Usage
Philter Diffuse is a command-line tool designed to process PII counts and apply differential privacy. It supports two primary modes of operation: fetching data from a MongoDB database or processing a local JSON file.
Input Modes
1. MongoDB Mode (Default)
In this mode, Philter Diffuse connects to a MongoDB instance, queries specified collections for PII entity occurrences, and privatizes the resulting counts.
Example Command:
python main.py --mongo-uri "mongodb://localhost:27017/analytics_db" --output results.csv
- Behavior: It connects to the
analytics_dbonlocalhost. - Monitored Fields: By default, the tool counts occurrences of the following fields in the database:
creditcard,ssn,age, andzipcode.
2. JSON Mode
If you already have a JSON file containing the counts of various PII types, you can provide it directly using the --input flag.
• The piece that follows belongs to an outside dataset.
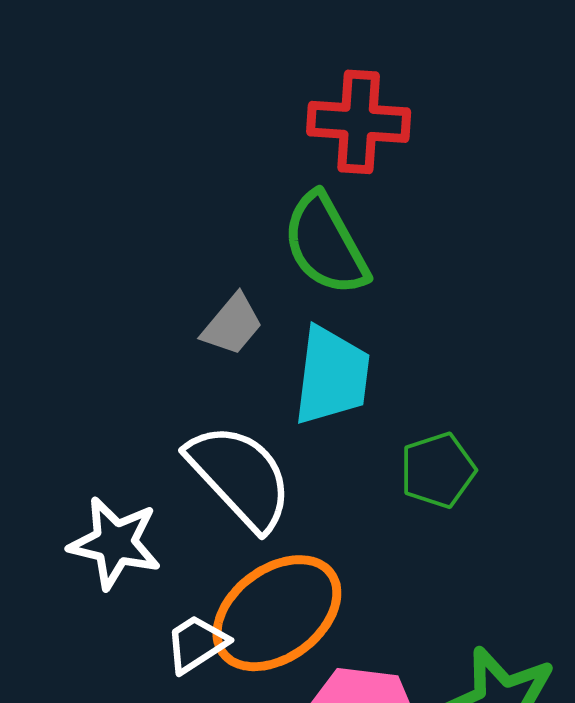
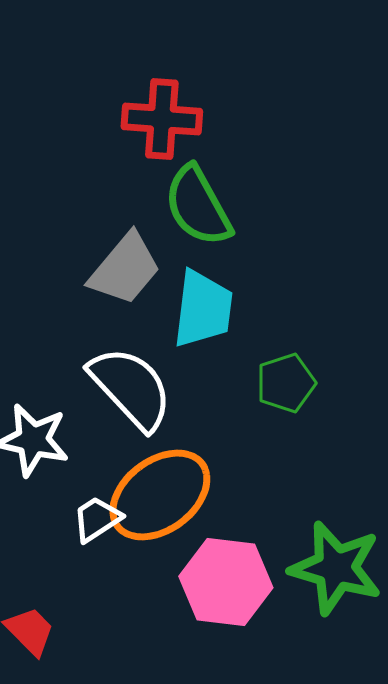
red cross: (359, 122) -> (162, 119), moved
gray trapezoid: (232, 325) -> (125, 269), size x1.5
This is ideal for integration with existing logging or data pipeline tools.
Example Command:
python main.py --input data/pii_counts.json --output results.csv
Expected JSON Format: The JSON file should be a simple flat object where keys represent the PII type and values are the integer counts.
{
"ssn": 105,
"age": 450,
"zipcode": 122,
"creditcard": 58,
"email": 210
}
Command Line Options
| Option | Long Flag | Description | Default |
|---|---|---|---|
-i |
--input |
Path to a local JSON file containing PII counts. If omitted, MongoDB mode is used. | None |
-m |
--mongo-uri |
The connection string for your MongoDB instance. | mongodb://localhost:27017/philter |
-s |
--scale |
The scale parameter for the Laplace noise. A higher scale adds more noise (more privacy, less accuracy). | 2.0 |
-o |
--output |
[Required] The file path where the privatized CSV results will be saved. | None |
-t |
--threshold |
Results with a privatized count below this value will be masked as None in the output. |
0 |
-b |
--budget-ceiling |
The maximum cumulative privacy budget (epsilon) allowed for a single source. | 10.0 |
Output Formats
Philter Diffuse provides two forms of output for every execution:
1. Privatized CSV File
The file specified by the --output flag will contain a list of PII types and their corresponding privatized counts.
Example CSV Content:
PII Type,Private Count
ssn,107
age,448
zipcode,125
creditcard,None
Note: creditcard is "None" because its privatized count fell below the configured threshold.
2. Privacy Audit Report
A human-readable report is printed to the standard output (stdout) summarizing the execution and the privacy guarantees applied.
Key Report Sections:
* Privacy Loss (Epsilon): The specific amount of privacy budget consumed by this particular execution (calculated as 1 / scale).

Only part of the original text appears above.